In small venues, this is not just highly irritating to miserable gits like me, but distracting and disrespectful to the performers as well. Earlier this year, I was at a concert by the earthy folk-classical quartet Horse Feathers in the downstairs room at the Black Cat, an ‘intimate’ venue with a limit of 200. It was sold out, and space was tight. Three songs in, two half-cut, 20-something boors blustered in from the bar, and one stood directly in front of me, so close that I could have blown the dandruff off his scalp. They clinked glasses, then my new friend took out his phone to take the obligatory shots of the band whose music he hadn’t even started to take in.

That would have been just about tolerable if his device had then stayed in his pocket, but every few minutes he’d fish it back out, take more pictures, check his messages, and send a text. As he’d perched himself almost on my toes, I finally whispered, “Do you think you could get through one song without taking that fucking thing out your pocket?” He turned and looked at me, genuinely baffled. It doesn’t register with a certain generation that it’s actually quite normal to stand still and listen to a performance for an hour without the need to tell your fascinated buddies what you’re up to right at this very second. “Standing on some washed-out indie-fart’s toes taking pics of band, now heez swearing @ me LOL!!!!!!”

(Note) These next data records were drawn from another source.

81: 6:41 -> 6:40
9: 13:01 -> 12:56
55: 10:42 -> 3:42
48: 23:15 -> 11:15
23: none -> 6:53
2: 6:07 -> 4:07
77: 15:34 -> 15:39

He didn’t respond verbally (a sure symptom of terminal stupidity), but he did move, and spent the next ten minutes with his mate pointing at me, the dinosaur in the room who thinks that cell phones should stay in pockets until there’s a genuine emergency. As in, “Ambulance urgently needed at Black Cat night club, youth unable to breath due to cell phone rammed down his throat.” Though if it was my club I’d have him propped up on stage as a warning, with a sign saying, Leave photography to the pros. If digital cameras and the ubiquitous amateur haven’t already killed them off.

11 comments:

Gorilla Bananas said...

I never even knew this happened until I saw TV footage of Sir Paul McCartney's concert in Red Square, where there were cell phones permanently stuck in the air to film him. I think you've got to accept the world has changed. If it happens to Sir Paul it can happen to anyone.

No Good Boyo said...

Congrats on your snazzy new blog look, Von Pop.

I'd like to see Keith Jarrett deal with these photogoons. Or, better still, Jah! Wobble and Lemmy.

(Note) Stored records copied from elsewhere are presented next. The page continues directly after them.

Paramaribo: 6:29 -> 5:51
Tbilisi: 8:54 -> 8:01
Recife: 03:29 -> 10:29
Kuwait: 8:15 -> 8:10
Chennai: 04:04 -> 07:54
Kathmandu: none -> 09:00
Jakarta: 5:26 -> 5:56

I'm looking forward to the Lemmy film. Is it out in America yet?

Ian Plenderleith said...

It was less of a re-design and more a random click-around in the Blogger templates. Wouldn't know about any Lemmy film, I'm too busy looking forward to seeing Gwyneth Paltrow star as a C&W singer in Country Strong, improbable as that sounds.

GB - for better or worse, the essence of this blog is that I can not accept the world is changing, unless of course it suits me to. That's why home is the best place for me and my motzing.

Nathan said...

I did not know that Ms. Hersh had a memoir out - I will have to read it. Agree that The Real Ramona is terrific. Wasn't she hugely pregnant on that tour? My band/music career was impoding at the time and I was trying really really hard not to hate music, so my 1991 memory is a little fuzzy.

I have stopped going to shows. I cannot abide a bunch of look-at-me's tweeting and texting about what they are experiencing rather than simply experiencing what is in front of them. I can recall shows at First Avenue by Jane's Addiction, Black Flag, Skinny Puppy, and Public Enemy that felt as though they had the potential to spin out of control. In a good way. All eyes were looking at the stage. Those days are gone.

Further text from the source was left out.